- My daily drive to be productive is down the drain. I just don't feel like working - I don't have a lot of work pressure, deadlines are comfortable, and I am meeting everything - I am in a great job, I have recently switched careers and I am feeling great about it. So no snags there.
The problem
- I just don't feel like working at all, like lazing around, doing nothing, watching TV, sports, and then just make up something and speak it out in the stand up.
Just can't seem to get out of the rut. Has anyone experienced this, and if so, how did you get out of this?
Set a timer for 5 minutes and stare at what you want to do. Don't do anything but stare and unfocus. For me that's switching to the IDE and looking at whatever code is loaded. I don't read it, I just stare for 5 mins. More times than not, before the 5 mins is up I've start working.
There's also acceptance that when you start anything, it's a slog. You need to "wade thorough sewage to get to clear water".
Change Your Brain: Neuroscientist Dr. Andrew Huberman https://www.youtube.com/watch?v=SwQhKFMxmDY
Another reason you might be capable of doing more but aren't is the way work gets done. Many companies or teams now don't know what to do with high output or aren't built for it, they're set up process-first with a lot of task overhead and prefer the predictability that comes with that to maximizing throughput with more surprises.
When I am motivated to do extra work I'm likely to do it when I can just do it, and unlikely when I have to get approval, fit it into a sprint schedule, etc. It can work against you to deliver extra work in an environment where others think of deliverables as zero sum (they're not) and the extra work you deliver doesn't fit into someone else's idea of priority. Again, you don't have to frame it as a problem but a need to understand how you think and work in relationship to different environments.
2. Take a day off. No guilt, no thinking about what you should be doing. Don’t schedule anything for that day. I see too many people take “mental health” days and then panic to try to get all their appointments set up for that day.
3. Start forcing yourself to do little things. As someone else mentioned, force yourself into 5 minutes or just reading code. Force yourself to fully grok someone else’s pull request. I went an entire year forcing myself to push code for review every single workday because otherwise I felt like you’re describing yourself. It was brutal some days (“rewrite X class with streams api” was a common change), but it both kept me going and got me some respect from my colleagues.

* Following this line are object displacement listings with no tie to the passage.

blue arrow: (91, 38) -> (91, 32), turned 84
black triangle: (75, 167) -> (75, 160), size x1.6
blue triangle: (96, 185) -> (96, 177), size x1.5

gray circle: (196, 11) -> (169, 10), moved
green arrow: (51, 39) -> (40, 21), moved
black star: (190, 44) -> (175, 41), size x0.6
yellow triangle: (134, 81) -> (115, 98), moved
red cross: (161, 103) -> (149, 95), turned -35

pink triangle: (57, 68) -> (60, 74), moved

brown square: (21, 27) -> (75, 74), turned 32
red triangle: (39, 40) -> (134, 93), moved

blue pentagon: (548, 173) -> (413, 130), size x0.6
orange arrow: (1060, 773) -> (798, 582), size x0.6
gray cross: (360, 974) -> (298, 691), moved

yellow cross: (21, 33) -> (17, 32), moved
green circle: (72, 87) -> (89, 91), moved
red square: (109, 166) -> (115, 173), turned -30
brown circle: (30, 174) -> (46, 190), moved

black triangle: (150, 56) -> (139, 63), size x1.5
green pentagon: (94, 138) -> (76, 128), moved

I have a job I hate, that is stressful, and ranked me as a low performer last year (historically been ha high performers). The company has screwed me over a bunch of times, so I see my effort as being wasted or unrewarded. Why should I try? I don't even make the US median dev salary. I don't think anywhere else would be better. So I'm in a similar boat as you - looking for distractions and excuses to be lazy.

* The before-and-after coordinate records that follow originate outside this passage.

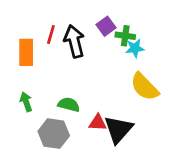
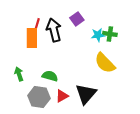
green cross: (125, 36) -> (110, 34), moved
orange rectangle: (26, 52) -> (32, 38), moved
red triangle: (98, 123) -> (62, 96), moved, turned -32

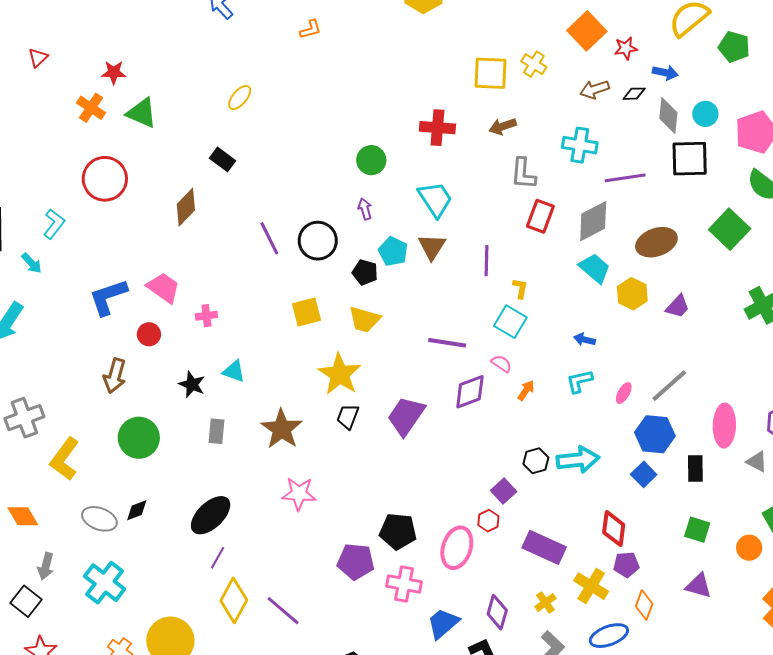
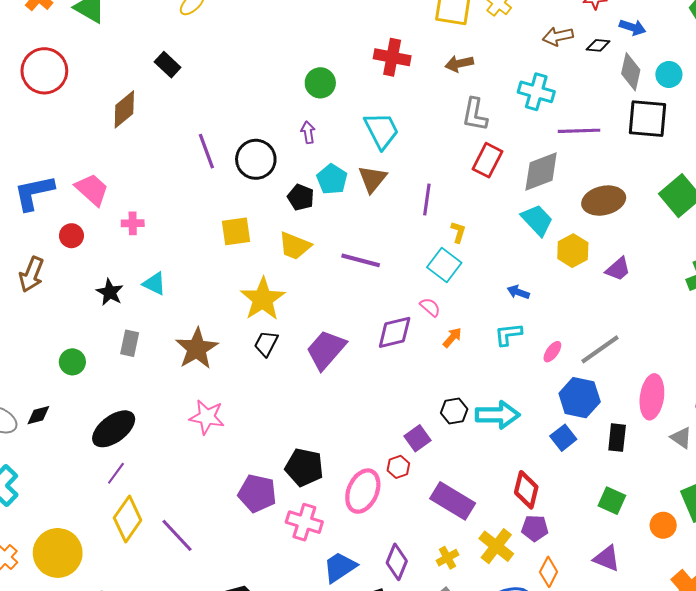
purple line: (447, 343) -> (361, 260), moved
green circle: (139, 438) -> (72, 362), moved, size x0.6

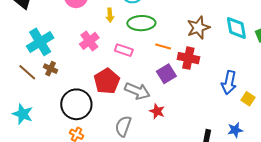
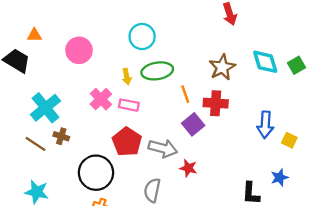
yellow arrow: (110, 15) -> (127, 77), moved
orange line: (163, 46) -> (185, 94), turned 63
pink rectangle: (124, 50) -> (129, 105), moved

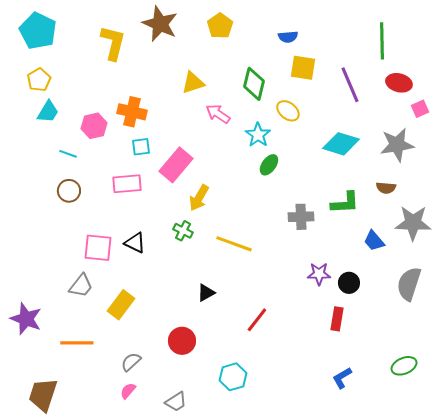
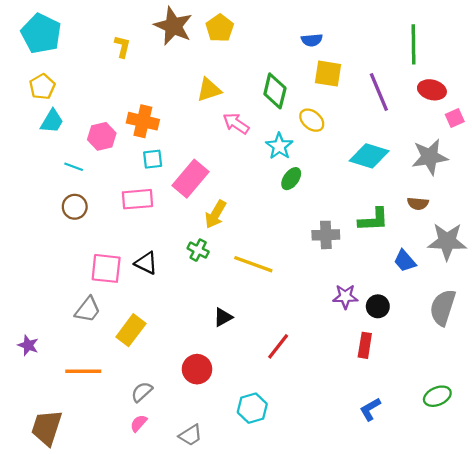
yellow pentagon: (220, 26) -> (220, 28), moved
yellow L-shape: (113, 43) -> (122, 47), size x0.6
purple star: (26, 319) -> (28, 345), size x0.6

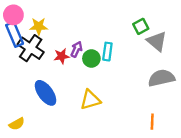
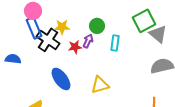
yellow star: (39, 26) -> (62, 27), moved
green square: (141, 26) -> (144, 21), size x1.6
green circle: (91, 58) -> (97, 26), moved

It seems like you are lethargic because the role is easy for you. If you like the place, and you want to develop your career there, then ask your boss, what you could work on to create a bigger impact. You might find that there is more opportunity for you there after all.
If that doesn't interest you, then you can coast for a while. That's fine too. Eventually, you'll probably get bored with this, and then you'll find another job with a more interesting role.